**Activity**
Every entry below should appear in the answer exactly as written, apart from the pictures.

**Listed records**

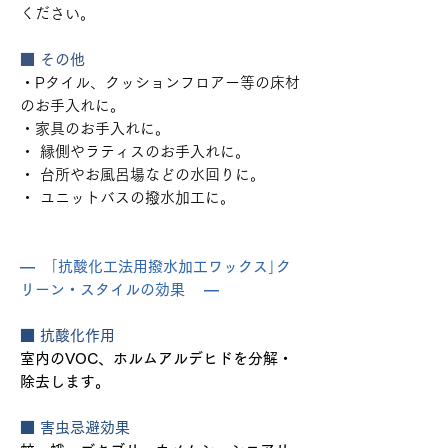
ください。
■ その他
・Pタイル、クッションフロアー等の床材
のお手入れに。
・家具のお手入れに。
・ 縁側やラティスのお手入れに。
・ 台所やお風呂場などの水回りに。
・ ユニットバスの撥水加工に。
― ｢抗酸化工法用撥水加工ワックス｣ク
リーン・スタイルの効果 ―
■ 抗酸化作用
室内のVOC、ホルムアルデヒドを分解・
除去します。
■ 害虫忌避効果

**Output of the task**
ください。
■ その他
・Pタイル、クッションフロアー等の床材
のお手入れに。
・家具のお手入れに。
・ 縁側やラティスのお手入れに。
・ 台所やお風呂場などの水回りに。
・ ユニットバスの撥水加工に。
― ｢抗酸化工法用撥水加工ワックス｣ク
リーン・スタイルの効果 ―
■ 抗酸化作用
室内のVOC、ホルムアルデヒドを分解・
除去します。
■ 害虫忌避効果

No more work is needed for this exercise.